The following paper is condensed from chapter 2 of "Solid Particle Erosion and Erosion-Corrosion of materials" A. V. Levy, published by ASM International, 1995
Introduction
This chapter describes the mechanism of erosion of metals based on physical observation of erosion surfaces at high magnifications with the great depth of field that is possible in scanning electron microscopy (SEM) correlated with measured metal losses. This mechanism of erosion can account for those aspects of erosion behavior that the microcutting mechanism could not, as well as those that it did explain. The mechanism consists of sequential plastic deformation processes that account for each of the separate occurrences that result in the overall surface degradation.
The Platelet Mechanism of Erosion
In work conducted by the author to determine how specific steel microstructures affected erosion, an erosion weight loss curve depiction was used that resulted in basic doubt concerning the validity of the microcutting mechanism. In order to learn more about the initiation of the erosion that occurred, an incremental weight loss rate curve was used rather than the cumulative curve generally reported in the literature. The erosion was conducted on steel, incrementally, 60 g of particles at a time, and the weight loss caused by each 60 g increment was measured.

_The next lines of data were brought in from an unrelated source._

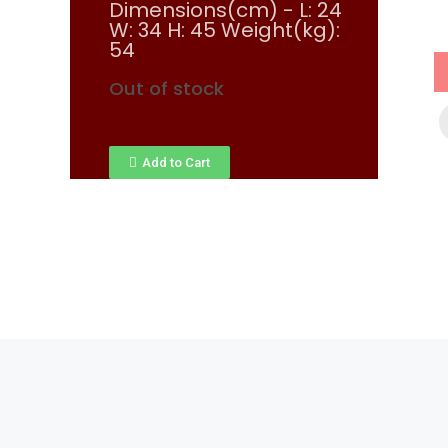
Dimensions(cm) - L: 24
W: 34 H: 45 Weight(kg):
54
Out of stock
Add to Cart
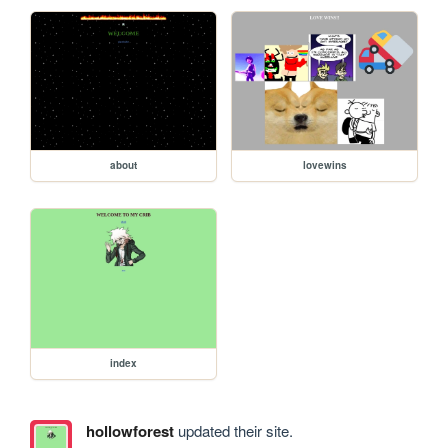
about
lovewins
index
hollowforest
updated their site.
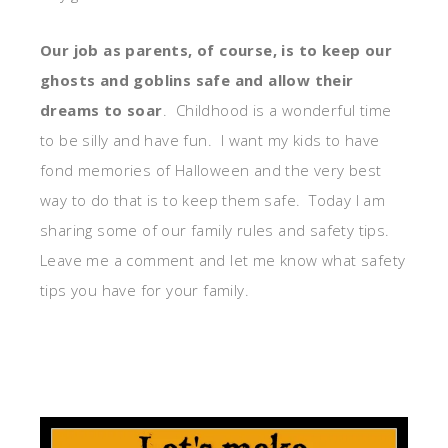
Our job as parents, of course, is to keep our
ghosts and goblins safe and allow their
dreams to soar
. Childhood is a wonderful time
to be silly and have fun. I want my kids to have
fond memories of Halloween and the very best
way to do that is to keep them safe. Today I am
sharing some of our family rules and safety tips.
Leave me a comment and let me know what safety
tips you have for your family.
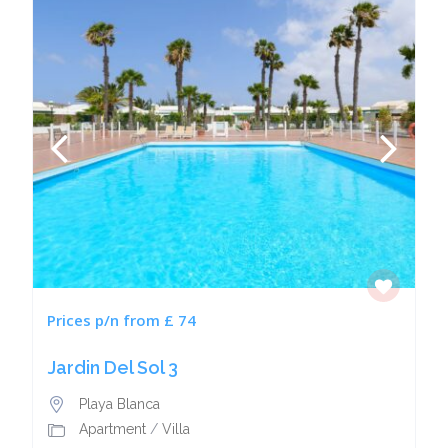
Prices p/n from £ 74
Jardin Del Sol 3
Playa Blanca
Apartment
/
Villa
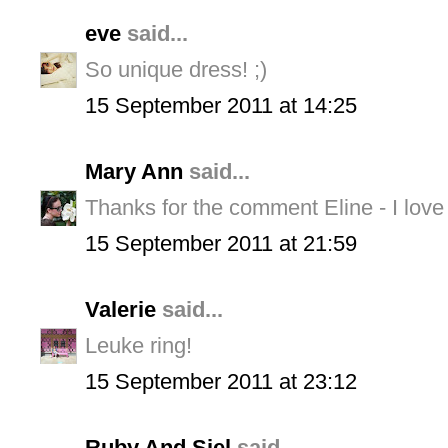
eve
said...
So unique dress! ;)
15 September 2011 at 14:25
Mary Ann
said...
Thanks for the comment Eline - I love 
15 September 2011 at 21:59
Valerie
said...
Leuke ring!
15 September 2011 at 23:12
Ruby And Siel
said...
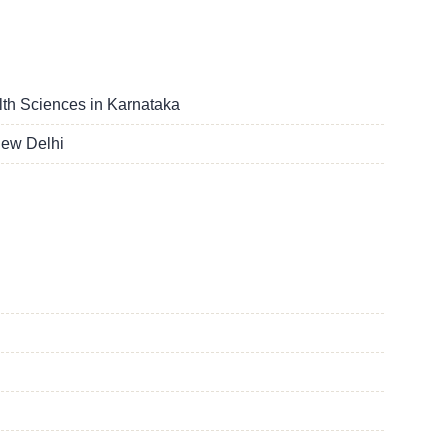
lth Sciences in Karnataka
New Delhi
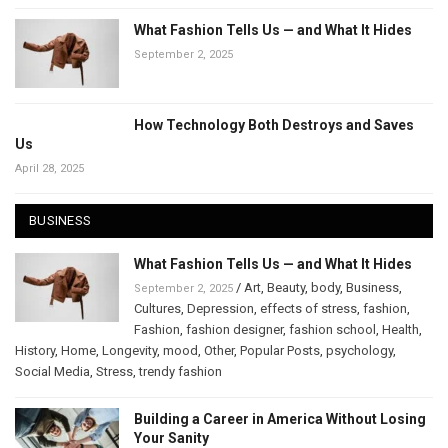
What Fashion Tells Us — and What It Hides
September 2, 2025
How Technology Both Destroys and Saves
Us
April 28, 2025
BUSINESS
What Fashion Tells Us — and What It Hides
/
Art
,
Beauty
,
body
,
Business
,
September 2, 2025
Cultures
,
Depression
,
effects of stress
,
fashion
,
Fashion
,
fashion designer
,
fashion school
,
Health
,
History
,
Home
,
Longevity
,
mood
,
Other
,
Popular Posts
,
psychology
,
Social Media
,
Stress
,
trendy fashion
Building a Career in America Without Losing
Your Sanity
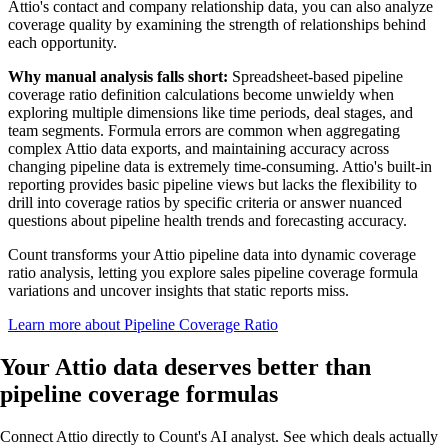
Attio's contact and company relationship data, you can also analyze
coverage quality by examining the strength of relationships behind
each opportunity.
Why manual analysis falls short:
Spreadsheet-based pipeline
coverage ratio definition calculations become unwieldy when
exploring multiple dimensions like time periods, deal stages, and
team segments. Formula errors are common when aggregating
complex Attio data exports, and maintaining accuracy across
changing pipeline data is extremely time-consuming. Attio's built-in
reporting provides basic pipeline views but lacks the flexibility to
drill into coverage ratios by specific criteria or answer nuanced
questions about pipeline health trends and forecasting accuracy.
Count transforms your Attio pipeline data into dynamic coverage
ratio analysis, letting you explore sales pipeline coverage formula
variations and uncover insights that static reports miss.
Learn more about Pipeline Coverage Ratio
Your Attio data
deserves better
than
pipeline coverage formulas
Connect Attio directly to Count's AI analyst. See which deals actually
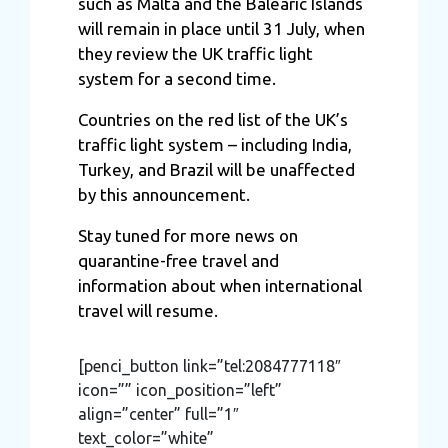
such as Malta and the Balearic Islands
will remain in place until 31 July, when
they review the UK traffic light
system for a second time.
Countries on the red list of the UK’s
traffic light system – including India,
Turkey, and Brazil will be unaffected
by this announcement.
Stay tuned for more news on
quarantine-free travel and
information about when international
travel will resume.
[penci_button link=”tel:2084777118″
icon=”” icon_position=”left”
align=”center” full=”1″
text_color=”white”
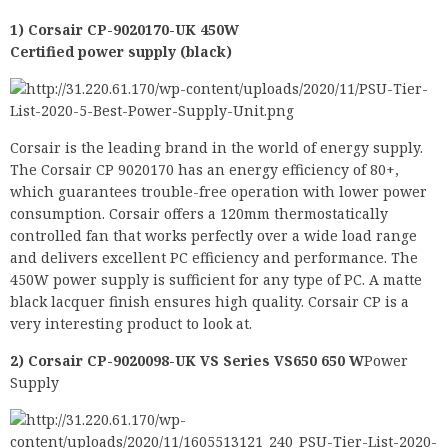
1) Corsair CP-9020170-UK 450W
Certified power supply (black)
Corsair is the leading brand in the world of energy supply.
The Corsair CP 9020170 has an energy efficiency of 80+,
which guarantees trouble-free operation with lower power
consumption. Corsair offers a 120mm thermostatically
controlled fan that works perfectly over a wide load range
and delivers excellent PC efficiency and performance. The
450W power supply is sufficient for any type of PC. A matte
black lacquer finish ensures high quality. Corsair CP is a
very interesting product to look at.
2) Corsair CP-9020098-UK VS Series VS650 650 W
Power
Supply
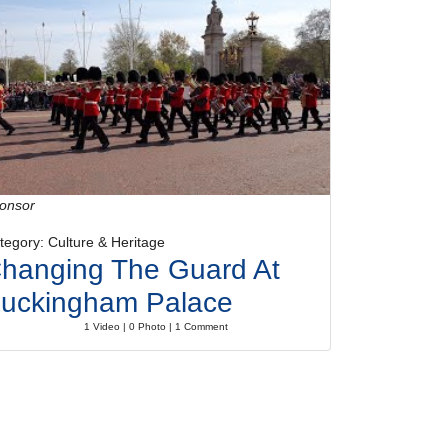
onsor
tegory: Culture & Heritage
hanging The Guard At
uckingham Palace
1 Video | 0 Photo | 1 Comment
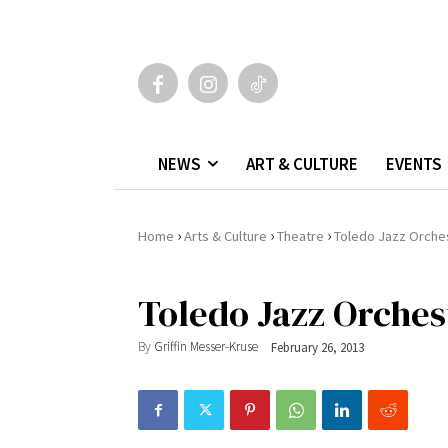
NEWS
ART & CULTURE
EVENTS
›
›
›
Home
Arts & Culture
Theatre
Toledo Jazz Orche
Toledo Jazz Orches
By
Griffin Messer-Kruse
February 26, 2013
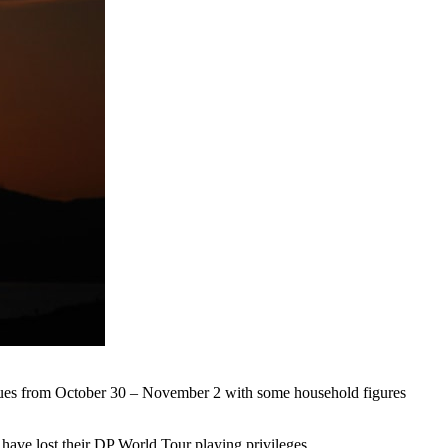
tinues from October 30 – November 2 with some household figures
 have lost their DP World Tour playing privileges.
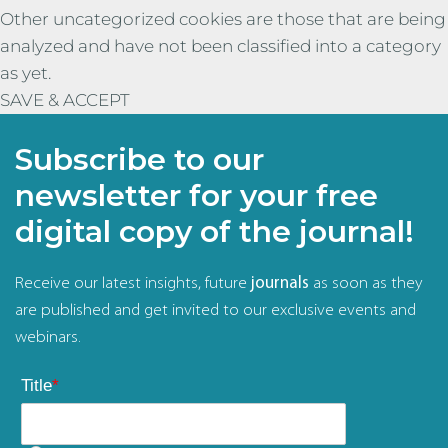
Other uncategorized cookies are those that are being
analyzed and have not been classified into a category
as yet.
SAVE & ACCEPT
Subscribe to our
newsletter for your free
digital copy of the journal!
Receive our latest insights, future
journals
as soon as they
are published and get invited to our exclusive events and
webinars.
Title
*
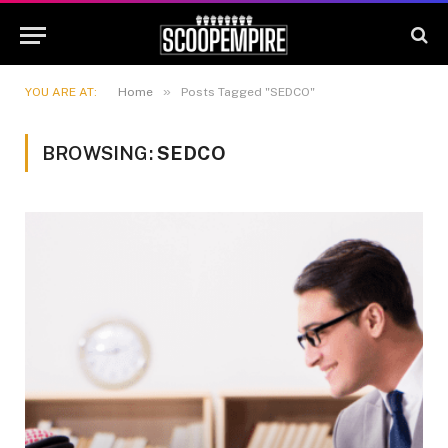
»
YOU ARE AT:
Home
Posts Tagged "SEDCO"
BROWSING:
SEDCO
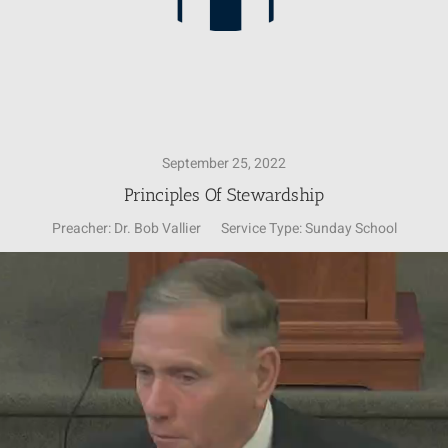
September 25, 2022
Principles Of Stewardship
Preacher:
Dr. Bob Vallier
Service Type:
Sunday School
Video
Player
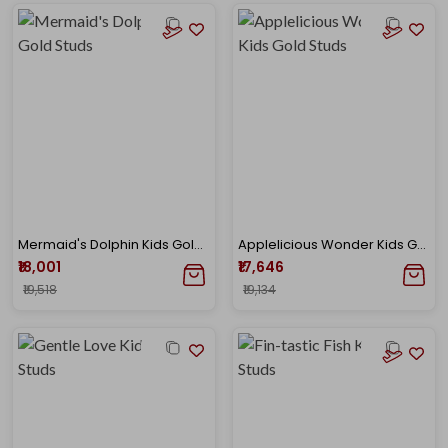
Mermaid's Dolphin Kids Gold Studs
Applelicious Wonder Kids Gold Studs
₹18,001
₹17,646
₹19,518
₹19,134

The initial erosion rate caused by the first 60 g of silicon carbide particles was much lower than that of subsequent 60 g batches of erodent. Also, extrapolating the curves down to 0 erosion shows that a number of grams of particles had impacted the surface before erosion losses began. With subsequent increments of impacting particles, the metal loss rate increased until it reached steady-state conditions where each increment of particles caused the same metal-loss rate to occur. Steady-state conditions occurred after a relatively short exposure period.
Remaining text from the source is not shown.